┌─ THE DATA

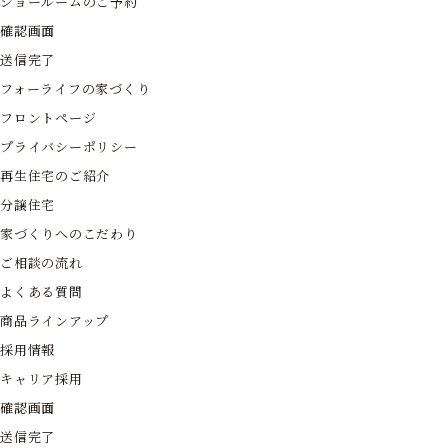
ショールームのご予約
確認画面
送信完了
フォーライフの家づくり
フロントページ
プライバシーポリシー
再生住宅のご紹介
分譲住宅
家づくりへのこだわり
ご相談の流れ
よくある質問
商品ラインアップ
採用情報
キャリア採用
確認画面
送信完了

└─
┌─ THE DATA

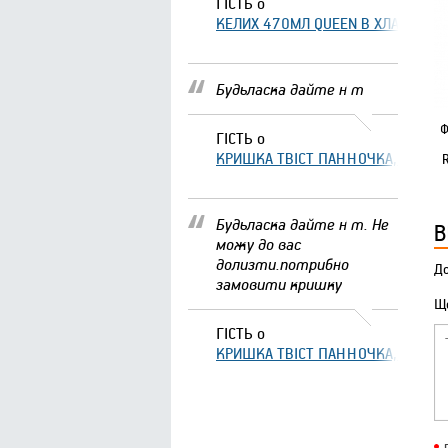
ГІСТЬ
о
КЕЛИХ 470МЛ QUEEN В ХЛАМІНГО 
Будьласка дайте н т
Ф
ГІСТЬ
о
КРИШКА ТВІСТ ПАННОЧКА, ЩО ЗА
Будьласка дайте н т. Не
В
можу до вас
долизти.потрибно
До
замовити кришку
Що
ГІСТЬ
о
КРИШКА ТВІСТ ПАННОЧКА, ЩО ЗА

└─

▸ TO DO
Which lines of the data contain the string "Будьласка"? Copy each one.

▸ SOLUTION FOR THIS PROBLEM
Будьласка дайте н т
Будьласка дайте н т. Не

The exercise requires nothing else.